Nano points the way for green transport

Sir: The Tata Nano marks a fresh start in low-power car transport and, as your writer Hamish McRae points out (Analysis, 11 January), we should not regard it with arrogance. Faced with growing fuel shortage, rising costs and global warming, we in the West could be crying out for a low-power green car giving, say, 100mpg within 20 years.

The Nano-type car is at the beginning of its development and improvements could produce a greener version. There seems to be a case for international co-operation to find the minimum power necessary for personal transportation in a "green" society.
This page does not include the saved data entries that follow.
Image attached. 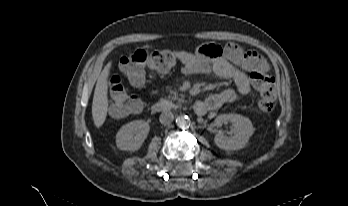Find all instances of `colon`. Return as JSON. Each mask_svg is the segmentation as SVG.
<instances>
[{
	"label": "colon",
	"instance_id": "colon-1",
	"mask_svg": "<svg viewBox=\"0 0 348 206\" xmlns=\"http://www.w3.org/2000/svg\"><path fill=\"white\" fill-rule=\"evenodd\" d=\"M178 55L170 50L135 49L120 61V68L127 79L137 87L145 82L146 69L157 73H167L176 64ZM253 87L259 93L258 110L270 112L274 108L275 80L272 76L259 71L250 74ZM110 109L116 116L137 113L142 109L141 99L128 92L120 77L112 76L109 84Z\"/></svg>",
	"mask_w": 348,
	"mask_h": 206
}]
</instances>
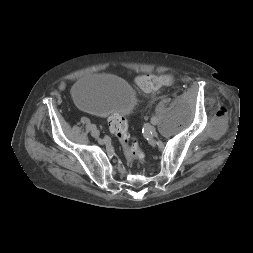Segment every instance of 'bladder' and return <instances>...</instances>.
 Masks as SVG:
<instances>
[{
	"instance_id": "31cf9c89",
	"label": "bladder",
	"mask_w": 253,
	"mask_h": 253,
	"mask_svg": "<svg viewBox=\"0 0 253 253\" xmlns=\"http://www.w3.org/2000/svg\"><path fill=\"white\" fill-rule=\"evenodd\" d=\"M72 96L80 107L100 116L129 115L137 104L131 85L108 74L81 77L72 88Z\"/></svg>"
}]
</instances>
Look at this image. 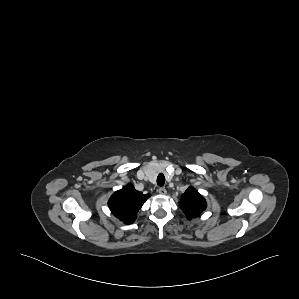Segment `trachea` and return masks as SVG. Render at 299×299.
<instances>
[{
    "mask_svg": "<svg viewBox=\"0 0 299 299\" xmlns=\"http://www.w3.org/2000/svg\"><path fill=\"white\" fill-rule=\"evenodd\" d=\"M157 184L159 186H163L165 184V176L162 173H160L157 177Z\"/></svg>",
    "mask_w": 299,
    "mask_h": 299,
    "instance_id": "obj_1",
    "label": "trachea"
}]
</instances>
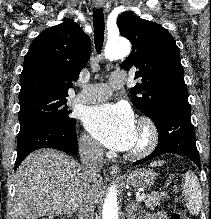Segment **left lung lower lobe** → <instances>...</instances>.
I'll return each instance as SVG.
<instances>
[{"label":"left lung lower lobe","instance_id":"obj_1","mask_svg":"<svg viewBox=\"0 0 211 219\" xmlns=\"http://www.w3.org/2000/svg\"><path fill=\"white\" fill-rule=\"evenodd\" d=\"M189 104H170L163 107L153 119L158 130V146L147 157L133 163H144L165 153L186 156L200 168L195 132L190 121Z\"/></svg>","mask_w":211,"mask_h":219}]
</instances>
Surely three to four horse power per person should be enough to move us about, and this points to a car requiring about 20HP. Such an approach would mean continuing research and development into the engine, gearbox, power unit, or engine generation unit, transmission friction and aerodynamics.
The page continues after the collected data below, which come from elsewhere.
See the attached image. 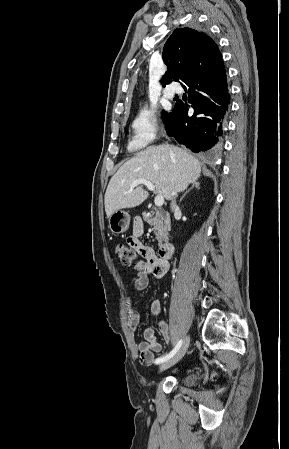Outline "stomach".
Returning a JSON list of instances; mask_svg holds the SVG:
<instances>
[{
	"mask_svg": "<svg viewBox=\"0 0 289 449\" xmlns=\"http://www.w3.org/2000/svg\"><path fill=\"white\" fill-rule=\"evenodd\" d=\"M130 215L126 211L118 210L109 217V228L112 233L120 234L129 228Z\"/></svg>",
	"mask_w": 289,
	"mask_h": 449,
	"instance_id": "stomach-1",
	"label": "stomach"
}]
</instances>
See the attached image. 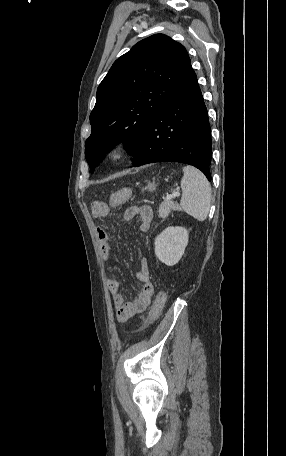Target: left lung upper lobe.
I'll return each mask as SVG.
<instances>
[{
  "mask_svg": "<svg viewBox=\"0 0 286 456\" xmlns=\"http://www.w3.org/2000/svg\"><path fill=\"white\" fill-rule=\"evenodd\" d=\"M191 67L183 45L155 34L119 57L100 83L85 143L90 171L111 148L126 142L132 154L151 120Z\"/></svg>",
  "mask_w": 286,
  "mask_h": 456,
  "instance_id": "1",
  "label": "left lung upper lobe"
}]
</instances>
Near the end of the century, people could possibly look back at our present cars as desirable antiques needing a crazy 100HP to 400HP. Beautiful, sleek and powerful but, sadly, like Concorde, no longer viable in a green society.

Stanley Warner

Cockermouth, Cumbria

Briefly...

Crash warning

Sir: The huge disruption caused by one thankfully "safe" crash-landing at Heathrow shows the absolute folly of the Government's plan to expand Heathrow again and further increase BAA's monopoly on flying around London.

Kiron Reid

Liverpool

The cost of banks

Sir: Banks are again threatening to start charging us for current accounts if they are prevented from levying inflated penalties (report, 18 January). May I be the first to welcome such a policy? The payers of these penalties are usually the poor, people with temporary financial problems and those who find it difficult to manage their account due to disability. It would be a lot fairer if we paid for our own bank service rather than allowing the weakest and most vulnerable to foot the bill.

Ben gardner

Reading, Berkshire

Rugby disunited

Sir: In "The springbok vs the protea" (report, 16 January), Ian Evans wrote that the rugby teams of South Africa have, until now, been united under the emblem of the springbok. This is not so. The national rugby league team, not wishing to associate itself with the apartheid regime closely linked to rugby union, has always called itself the Rhinos. Evans also writes of the "predominantly white sport of rugby". He means rugby union. It is vital to be specific about what code is being discussed.

Michael O'Hare

Northwood, Middlesex

Park that sledge

Sir: Surely, the answer to cricket's sledging problem is not to fit a batsman's helmet with headphones (letter, 16 January) but with a microphone. Then teams would know that any puerile and unsportsmanlike comments directed at the batsman could be broadcast to the crowd and television audience. Sledging would end overnight.

Gary James

Hertford

Roots of exploration

Sir: At some point, the arrant nonsense that plants and animals known to some people for perhaps millions of years are not "discovered" until some safari cap-wearing European explorer or scientist says so, must stop. The only suicidal thing about the so-called suicidal tree story (15 January) is the belief that a tree in an open clearing in a small Madagascar settlement is not "discovered" until a Frenchman says so. What buries me entirely is the disguised attempt of the Frenchman to name the tree after his daughter.

Dr Gbenga Oduntan

Lecturer in International Commercial Law, University of Kent, Canterbury

Hunt for organs

Sir: Contrary to what Thomas Sutcliffe says (Opinion, 15 January), if "presumed consent" becomes the law I foresee target-driven, bonus-incentivised "organ transplant facilitators" worrying the hell out of the recently bereaved.